On how to play the market back on December 1, my suggestion was the following:
"If price closes over the high of the most recent negative divergence bar (on a weekly closing basis), then the market or ETF (under consideration) in all likelihood is going higher. Whether this represents a blow off top or a more sustainable trend is yet to be determined. If prices remain below these negative divergences, then they do, and you look like a genius for selling. But again, if prices do move higher, you have a mechanism for getting back into the market - a weekly close over the high of the negative divergence bar."
"If you sell now and prices do go higher, just look at it as taking out insurance and playing good defense. If you have to buy back later on a close over the negative divergence bar, I would use the low of that bar as a stop loss."

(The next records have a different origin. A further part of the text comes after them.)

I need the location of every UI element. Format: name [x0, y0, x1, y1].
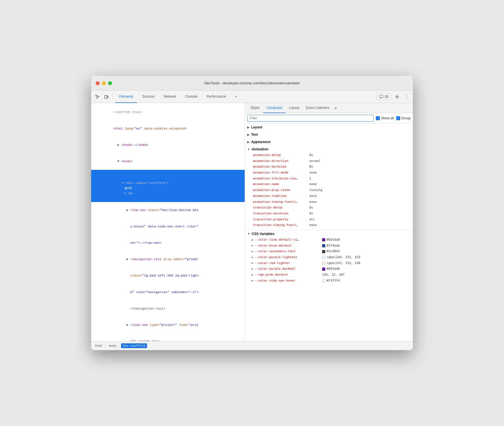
breadcrumb-scaffold[interactable]: div.scaffold — [121, 343, 147, 348]
maximize-button[interactable] — [108, 81, 112, 85]
animation-arrow-icon: ▼ — [247, 148, 250, 151]
css-section-text: ▶ Text — [245, 131, 413, 138]
appearance-arrow-icon: ▶ — [247, 140, 249, 144]
prop-animation-duration[interactable]: animation-duration 0s — [245, 164, 413, 170]
svg-rect-0 — [105, 95, 107, 98]
var-color-purple-lightest[interactable]: ▶ --color-purple-lightest rgba(243, 232,… — [245, 254, 413, 260]
css-variables-section: ▼ CSS Variables ▶ --color-link-default-v… — [245, 230, 413, 284]
html-line-scaffold[interactable]: … ▼ <div class="scaffold"> grid == $0 — [91, 170, 245, 202]
svg-rect-2 — [380, 95, 383, 98]
close-button[interactable] — [96, 81, 100, 85]
tab-styles[interactable]: Styles — [247, 103, 263, 113]
section-header-css-variables[interactable]: ▼ CSS Variables — [245, 231, 413, 237]
prop-animation-delay[interactable]: animation-delay 0s — [245, 152, 413, 158]
tab-sources[interactable]: Sources — [138, 91, 159, 103]
prop-transition-timing[interactable]: transition-timing-funct… ease — [245, 222, 413, 228]
traffic-lights — [96, 81, 112, 85]
tab-network[interactable]: Network — [160, 91, 180, 103]
feedback-button[interactable]: 15 — [376, 93, 391, 100]
prop-animation-fill-mode[interactable]: animation-fill-mode none — [245, 170, 413, 176]
var-color-link[interactable]: ▶ --color-link-default-vi… #681da8 — [245, 237, 413, 243]
color-swatch — [322, 250, 325, 253]
breadcrumb-body[interactable]: body — [107, 343, 118, 348]
more-tabs-button[interactable]: » — [231, 91, 241, 103]
var-color-red-lighter[interactable]: ▶ --color-red-lighter rgba(252, 232, 230 — [245, 260, 413, 266]
html-line-sidenav[interactable]: ▶ <side-nav type="project" view="proj — [91, 317, 245, 333]
html-line-head[interactable]: ▶ <head>…</head> — [91, 137, 245, 153]
color-swatch — [322, 279, 325, 282]
inspect-element-button[interactable] — [93, 93, 101, 101]
var-expand-icon: ▶ — [252, 255, 253, 260]
svg-rect-1 — [107, 96, 108, 98]
var-color-secondary-text[interactable]: ▶ --color-secondary-text #3c4043 — [245, 249, 413, 254]
filter-input[interactable] — [247, 115, 374, 122]
grid-badge: grid — [123, 186, 133, 191]
css-variables-arrow-icon: ▼ — [247, 232, 250, 235]
section-header-text[interactable]: ▶ Text — [245, 131, 413, 138]
html-line-navrail-4: </navigation-rail> — [91, 300, 245, 317]
tab-computed[interactable]: Computed — [263, 103, 286, 113]
color-swatch — [322, 262, 325, 265]
window-title: DevTools - developer.chrome.com/docs/dev… — [204, 81, 300, 85]
section-header-layout[interactable]: ▶ Layout — [245, 124, 413, 130]
var-color-side-nav-hover[interactable]: ▶ --color-side-nav-hover #f1f3f4 — [245, 278, 413, 284]
html-line-sidenav-2: t">…</side-nav> — [91, 333, 245, 341]
devtools-panel: Elements Sources Network Console Perform… — [91, 91, 413, 350]
prop-animation-name[interactable]: animation-name none — [245, 181, 413, 187]
html-line-doctype[interactable]: <!DOCTYPE html> — [91, 104, 245, 120]
color-swatch — [322, 238, 325, 241]
text-arrow-icon: ▶ — [247, 133, 249, 136]
show-all-checkbox[interactable]: ✓ Show all — [376, 116, 394, 120]
prop-transition-delay[interactable]: transition-delay 0s — [245, 205, 413, 211]
computed-panel: ✓ Show all ✓ Group ▶ Layout — [245, 113, 413, 341]
title-bar: DevTools - developer.chrome.com/docs/dev… — [91, 76, 413, 91]
breadcrumb-bar: html › body › div.scaffold — [91, 341, 413, 350]
var-expand-icon: ▶ — [252, 249, 253, 254]
tab-elements[interactable]: Elements — [115, 91, 137, 103]
toolbar-right: 15 ⋮ — [376, 93, 411, 101]
prop-animation-direction[interactable]: animation-direction normal — [245, 158, 413, 164]
section-header-appearance[interactable]: ▶ Appearance — [245, 139, 413, 145]
prop-transition-property[interactable]: transition-property all — [245, 217, 413, 223]
tab-performance[interactable]: Performance — [203, 91, 230, 103]
prop-transition-duration[interactable]: transition-duration 0s — [245, 211, 413, 217]
var-expand-icon: ▶ — [252, 243, 253, 248]
prop-animation-timing[interactable]: animation-timing-functi… ease — [245, 199, 413, 205]
html-line-topnav-3: ner">…</top-nav> — [91, 235, 245, 251]
html-line-navrail[interactable]: ▶ <navigation-rail aria-label="primar — [91, 251, 245, 267]
var-expand-icon: ▶ — [252, 238, 253, 242]
var-expand-icon: ▶ — [252, 261, 253, 265]
tab-event-listeners[interactable]: Event Listeners — [303, 103, 333, 113]
tab-console[interactable]: Console — [181, 91, 201, 103]
prop-animation-timeline[interactable]: animation-timeline auto — [245, 193, 413, 199]
color-swatch — [322, 244, 325, 247]
filter-row: ✓ Show all ✓ Group — [245, 113, 413, 124]
prop-animation-play-state[interactable]: animation-play-state running — [245, 187, 413, 193]
minimize-button[interactable] — [102, 81, 106, 85]
svg-point-3 — [396, 96, 398, 97]
prop-animation-iteration[interactable]: animation-iteration-cou… 1 — [245, 176, 413, 182]
device-toolbar-button[interactable] — [102, 93, 110, 101]
settings-button[interactable] — [393, 93, 401, 101]
layout-arrow-icon: ▶ — [247, 126, 249, 129]
html-line-body[interactable]: ▼ <body> — [91, 153, 245, 170]
html-line-navrail-2: class="lg:pad-left-200 lg:pad-right- — [91, 268, 245, 284]
section-header-animation[interactable]: ▼ Animation — [245, 146, 413, 152]
html-panel: <!DOCTYPE html> <html lang="en" data-coo… — [91, 103, 245, 341]
html-line-topnav[interactable]: ▶ <top-nav class="hairline-bottom dis — [91, 202, 245, 218]
main-toolbar: Elements Sources Network Console Perform… — [91, 91, 413, 103]
more-options-button[interactable]: ⋮ — [403, 93, 411, 101]
var-rgb-pink-darkest[interactable]: ▶ --rgb-pink-darkest 156, 22, 107 — [245, 272, 413, 278]
var-color-blue-darkest[interactable]: ▶ --color-blue-darkest #174ea6 — [245, 243, 413, 249]
var-expand-icon: ▶ — [252, 267, 253, 271]
var-color-purple-darkest[interactable]: ▶ --color-purple-darkest #681da8 — [245, 266, 413, 272]
html-line-html[interactable]: <html lang="en" data-cookies-accepted> — [91, 120, 245, 137]
var-expand-icon: ▶ — [252, 278, 253, 283]
right-more-tabs[interactable]: » — [333, 103, 339, 113]
group-checkbox[interactable]: ✓ Group — [396, 116, 411, 120]
breadcrumb-html[interactable]: html — [93, 343, 104, 348]
var-expand-icon: ▶ — [252, 273, 253, 277]
html-line-navrail-3: 0" role="navigation" tabindex="-1"> — [91, 284, 245, 300]
tab-layout[interactable]: Layout — [286, 103, 303, 113]
color-swatch — [322, 256, 325, 259]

I hope you sold something, anything.
Let's look at our list of ETF's that I have been presenting over the past 2 months; these ETF's made it to this list because they had a clustering of negative divergence bars. See table 1. Column 1 is the ETF in question; column 2 is the high of the most recent negative divergence bar and it is a weekly close over this value that would suggest much higher prices -possibly a blow off top- for that particular ETF; column 3 is the percentage gain from the high of the negative divergence to highest high (if one was achieved) over the past 6 weeks; column 4 is the current price relative to the high of the negative divergence bar.
Table 1. ETF's/ Cluster Negative Divergences
1) 17 out of the 24 ETF's are currently below the high of the recent negative divergence bar;
2) GLD, MOO, XME, KOL, SLV went above the high of the negative divergence bar by more than 9%; all these moves were parabolic occurring over a short time; for the most part, the gains have diminished in all these issues with the exception of MOO. This kind of price behavior - as the research showed - is consistent with a blow off in these assets. If there was a close above the clustering of negative divergence bars, I designated it a "buy/ hold" which meant the following:
"A 'buy/ hold' signal would be for those ETF's that have already closed above the highs of the recent negative divergence bar on a weekly basis. Because this has happened, there is the possibility that prices could accelerate higher. This trade is for the nimble."
3) FXI never moved above the high of the cluster of negative divergence bars, and it is currently off those highs by 15.11%.
To summarize, the presence of a cluster of negative divergence bars has identified slowing upside momentum in the majority of ETF's on this list. Those ETF's that accelerated higher over the past couple of weeks have essentially given back those gains and appear vulnerable to further downside. As of Thursday, the average loss from this group of ETF's has been (negative) 2%.